- [Exercise aim]
Exact wording is needed for every line from the one holding "تحرير الإتصالات من" to the end of the records below; write those lines out and omit the pictures.

Segment Start: Task data

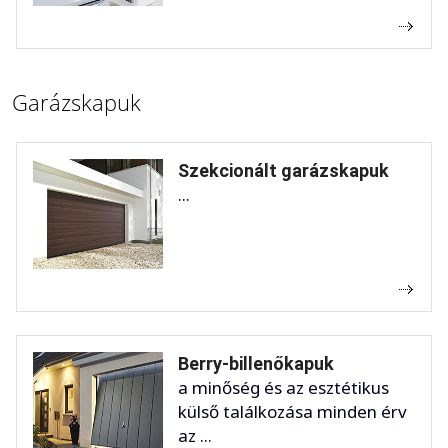
Garázskapuk
Szekcionált garázskapuk
...
Berry-billenőkapuk
a minőség és az esztétikus
külső találkozása minden érv
az ...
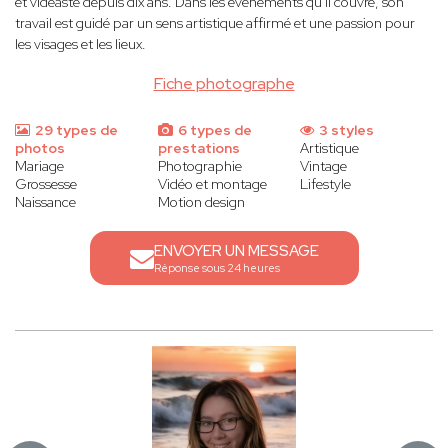
et vidéaste depuis dix ans. Dans les événements qu'il couvre, son
travail est guidé par un sens artistique affirmé et une passion pour
les visages et les lieux.
Fiche photographe
29 types de
6 types de
3 styles
photos
prestations
Artistique
Mariage
Photographie
Vintage
Grossesse
Vidéo et montage
Lifestyle
Naissance
Motion design
ENVOYER UN MESSAGE
Réponse sous 24 heures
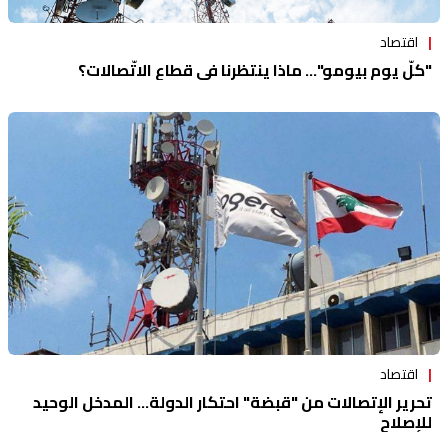
اقتصاد
"كلّ يوم بيومو"... ماذا ينتظرنا في قطاع الاتّصالات؟
اقتصاد
تحرير الإتصالات من "قبضة" احتكار الدولة... المدخل الوحيد
للإصلاح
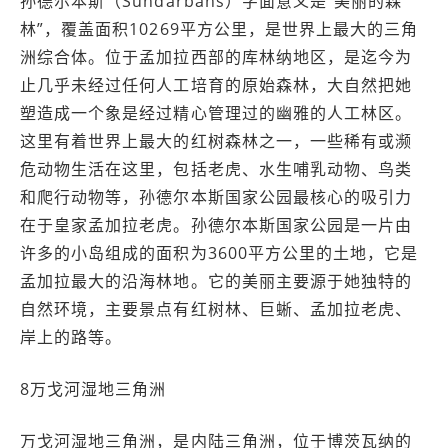
孙德尔本斯（Sundarbans）字面意义是“美丽的森
林”，覆盖面积10269平方公里，是世界上最大的三角
洲综合体。位于孟加拉西部的库林纳地区，是迄今为
止几乎未经过任何人工培育的原始森林，大自然把她
塑造成一个象是经过精心管理过的幽雅的人工林区。
这里有着世界上最大的红树森林之一，一些稀有或濒
危动物生活在这里，包括老虎、水生哺乳动物、鸟类
和爬行动物等，孙德尔本斯国家公园最核心的吸引力
在于皇家孟加拉老虎。孙德尔本斯国家公园是一片由
许多的小岛组成的面积为3600平方公里的土地，它是
孟加拉最大的沿海林地。它的美丽主要源于她独特的
自然环境，主要景点有红树林、巨蜥、孟加拉老虎、
岸上的路等。
8万戈河湿地三角洲
万戈河湿地三角洲，是内陆三角洲，位于博茨瓦纳的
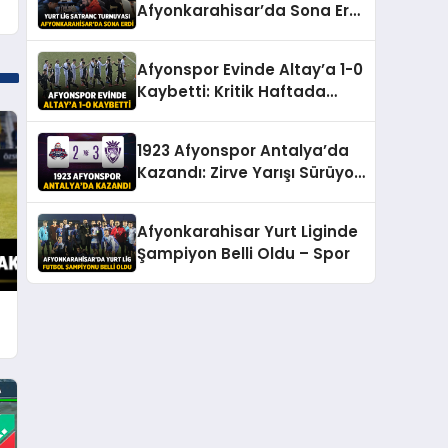
Afyonkarahisar’da Sona Erdi
– Spor
Afyonspor Evinde Altay’a 1-0
Kaybetti: Kritik Haftada
Puan Çıkmadı – Spor
1923 Afyonspor Antalya’da
Kazandı: Zirve Yarışı Sürüyor
– Spor
Afyonkarahisar Yurt Liginde
Şampiyon Belli Oldu – Spor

Segment End: Task data

- [Response to the task]
تحرير الإتصالات من "قبضة" احتكار الدولة... المدخل الوحيد
للإصلاح
孙德尔本斯（Sundarbans）字面意义是“美丽的森
林”，覆盖面积10269平方公里，是世界上最大的三角
洲综合体。位于孟加拉西部的库林纳地区，是迄今为
止几乎未经过任何人工培育的原始森林，大自然把她
塑造成一个象是经过精心管理过的幽雅的人工林区。
这里有着世界上最大的红树森林之一，一些稀有或濒
危动物生活在这里，包括老虎、水生哺乳动物、鸟类
和爬行动物等，孙德尔本斯国家公园最核心的吸引力
在于皇家孟加拉老虎。孙德尔本斯国家公园是一片由
许多的小岛组成的面积为3600平方公里的土地，它是
孟加拉最大的沿海林地。它的美丽主要源于她独特的
自然环境，主要景点有红树林、巨蜥、孟加拉老虎、
岸上的路等。
8万戈河湿地三角洲
万戈河湿地三角洲，是内陆三角洲，位于博茨瓦纳的
Afyonkarahisar’da Sona Erdi
– Spor
Afyonspor Evinde Altay’a 1-0
Kaybetti: Kritik Haftada
Puan Çıkmadı – Spor
1923 Afyonspor Antalya’da
Kazandı: Zirve Yarışı Sürüyor
– Spor
Afyonkarahisar Yurt Liginde
Şampiyon Belli Oldu – Spor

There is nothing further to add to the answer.